At age eight, Rowena wrote that she was learning Greek, Latin, French, and English. I wrote back that I was learning Greek, Latin, French, English, and Welsh. Rowena would ask me polite questions about the Welsh language but did not try to learn it herself.
I wrote back that I was going to drop French – French was the language of the Royal Court and I did not approve of the monarchy that had mistreated the Welsh so badly. My Welsh family applauded this decision and doubled my lessons in Welsh. Rowena said that she would also give up French – it was hard to learn French and Latin at the same time because of the similarities. Her new friend Rachel Arnold did not like the Royal Court either.
When bad news would come from London, Rowena’s father would give a speech to the assembled household about the evils of our times. These speeches were always in Greek, which no-one else in the village could understand. If the Greek went too fast for Rowena, she would raise her hand and her Dad would whisper an explanation to her.

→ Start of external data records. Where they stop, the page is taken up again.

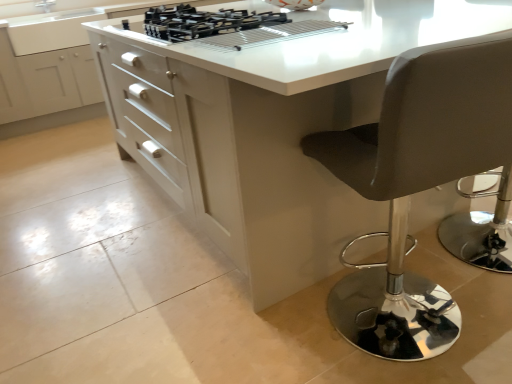 The image size is (512, 384). What do you see at coordinates (55, 59) in the screenshot? I see `white glossy cabinet at center` at bounding box center [55, 59].

At what (x,y) coordinates should I click in order to perform the action: click on black matte gas stove at upper center. Please return your answer as a coordinate pair (x, y). Looking at the image, I should click on (225, 26).

Is leatherette stool at right positioned before white glossy cabinet at center?

Yes.

How many degrees apart are the facing directions of leatherette stool at right and white glossy cabinet at center?

They differ by 170 degrees in their facing directions.

Would you say leatherette stool at right is a long distance from white glossy cabinet at center?

Yes.

Is leatherette stool at right turned away from white glossy cabinet at center?

leatherette stool at right does not have its back to white glossy cabinet at center.

At what (x,y) coordinates should I click in order to perform the action: click on chair below the black matte gas stove at upper center (from a real-world perspective). Please return your answer as a coordinate pair (x, y). The width and height of the screenshot is (512, 384). Looking at the image, I should click on (417, 183).

Who is more distant, leatherette stool at right or black matte gas stove at upper center?

Positioned behind is black matte gas stove at upper center.

Is point (401, 200) less distant than point (227, 41)?

No, it is not.

Which object is further away from the camera taking this photo, white glossy table at center or leatherette stool at right?

white glossy table at center is further from the camera.

Do you think white glossy table at center is within leatherette stool at right, or outside of it?

white glossy table at center exists outside the volume of leatherette stool at right.

From the image's perspective, which is below, white glossy table at center or leatherette stool at right?

From the image's view, leatherette stool at right is below.

Is leatherette stool at right inside black matte gas stove at upper center?

Definitely not — leatherette stool at right is not inside black matte gas stove at upper center.

Does black matte gas stove at upper center have a greater height compared to leatherette stool at right?

No.

Is black matte gas stove at upper center at the left side of leatherette stool at right?

Indeed, black matte gas stove at upper center is positioned on the left side of leatherette stool at right.

Where is `chair in front of the black matte gas stove at upper center`? The image size is (512, 384). chair in front of the black matte gas stove at upper center is located at coordinates (417, 183).

From a real-world perspective, does black matte gas stove at upper center sit lower than white glossy cabinet at center?

Actually, black matte gas stove at upper center is physically above white glossy cabinet at center in the real world.

Which object is thinner, black matte gas stove at upper center or white glossy cabinet at center?

With smaller width is black matte gas stove at upper center.

Is white glossy cabinet at center located within black matte gas stove at upper center?

No, white glossy cabinet at center is not a part of black matte gas stove at upper center.

How far apart are black matte gas stove at upper center and white glossy cabinet at center?

black matte gas stove at upper center is 1.95 meters away from white glossy cabinet at center.

Does white glossy cabinet at center have a smaller size compared to black matte gas stove at upper center?

No.

Is white glossy cabinet at center turned away from black matte gas stove at upper center?

That's not correct — white glossy cabinet at center is not looking away from black matte gas stove at upper center.

Based on the photo, is white glossy cabinet at center thinner than black matte gas stove at upper center?

Incorrect, the width of white glossy cabinet at center is not less than that of black matte gas stove at upper center.

Are white glossy cabinet at center and black matte gas stove at upper center far apart?

Absolutely, white glossy cabinet at center is distant from black matte gas stove at upper center.

Consider the image. Could you tell me if white glossy table at center is turned towards black matte gas stove at upper center?

No, white glossy table at center is not aimed at black matte gas stove at upper center.

Between white glossy table at center and black matte gas stove at upper center, which one appears on the right side from the viewer's perspective?

Positioned to the right is white glossy table at center.

Which object is thinner, white glossy table at center or black matte gas stove at upper center?

Thinner between the two is black matte gas stove at upper center.

Can you confirm if white glossy table at center is shorter than black matte gas stove at upper center?

In fact, white glossy table at center may be taller than black matte gas stove at upper center.

Where is `cabinetry that appears above the leatherette stool at right (from the image's perspective)`? This screenshot has height=384, width=512. cabinetry that appears above the leatherette stool at right (from the image's perspective) is located at coordinates (55, 59).

Image resolution: width=512 pixels, height=384 pixels. Find the location of `gas stove that appears behind the leatherette stool at right`. gas stove that appears behind the leatherette stool at right is located at coordinates (225, 26).

Which object lies further to the anchor point white glossy table at center, leatherette stool at right or black matte gas stove at upper center?

leatherette stool at right lies further to white glossy table at center than the other object.

Which object lies nearer to the anchor point black matte gas stove at upper center, leatherette stool at right or white glossy table at center?

Based on the image, white glossy table at center appears to be nearer to black matte gas stove at upper center.

Looking at the image, which one is located further to leatherette stool at right, white glossy table at center or black matte gas stove at upper center?

black matte gas stove at upper center lies further to leatherette stool at right than the other object.

From the picture: When comparing their distances from black matte gas stove at upper center, does white glossy cabinet at center or leatherette stool at right seem further?

white glossy cabinet at center.

When comparing their distances from black matte gas stove at upper center, does white glossy cabinet at center or white glossy table at center seem further?

white glossy cabinet at center lies further to black matte gas stove at upper center than the other object.

Looking at this image, considering their positions, is leatherette stool at right positioned closer to black matte gas stove at upper center than white glossy cabinet at center?

Based on the image, leatherette stool at right appears to be nearer to black matte gas stove at upper center.

Based on their spatial positions, is white glossy cabinet at center or black matte gas stove at upper center closer to leatherette stool at right?

The object closer to leatherette stool at right is black matte gas stove at upper center.

Looking at the image, which one is located further to white glossy cabinet at center, leatherette stool at right or black matte gas stove at upper center?

leatherette stool at right.

Where is `gas stove located between white glossy table at center and white glossy cabinet at center in the depth direction`? This screenshot has height=384, width=512. gas stove located between white glossy table at center and white glossy cabinet at center in the depth direction is located at coordinates (225, 26).

Locate an element on the screen. The image size is (512, 384). gas stove between leatherette stool at right and white glossy cabinet at center in the front-back direction is located at coordinates (225, 26).

This screenshot has width=512, height=384. Find the location of `table between leatherette stool at right and white glossy cabinet at center in the front-back direction`. table between leatherette stool at right and white glossy cabinet at center in the front-back direction is located at coordinates (275, 128).

Where is `table between black matte gas stove at upper center and leatherette stool at right in the up-down direction`? table between black matte gas stove at upper center and leatherette stool at right in the up-down direction is located at coordinates (275, 128). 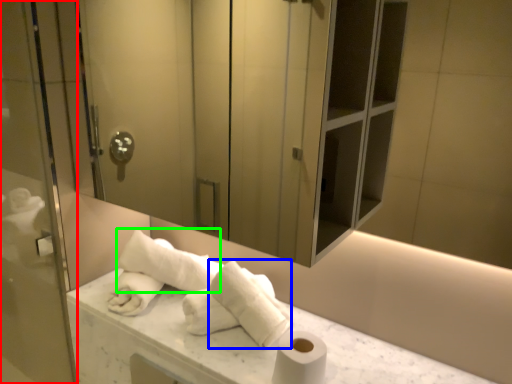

At age fourteen I became a postulant at a Benedictine abbey in Wales. At age eighteen I became a novice and the abbey sent me on a trip to Rome with some documents. At age twenty I took my vows and chose the name “Brother Bede.”
Benedictine monks do not have possessions, but the books I was taking to Oxford included one that I have treasured here in the Land of Nye. It is a Bible that went on a crusade with an individual who later took vows under the name “Brother Cadfael.” He was a Welsh monk who lived in an abbey in Shropshire in the twelfth century. The twelfth century was a very unhappy era. I wish he could be with me here in the Land of Nye. What a time we could have!
When I arrived in the Land of Nye, I was twenty-four years old and my cousin Rowena was twenty-five.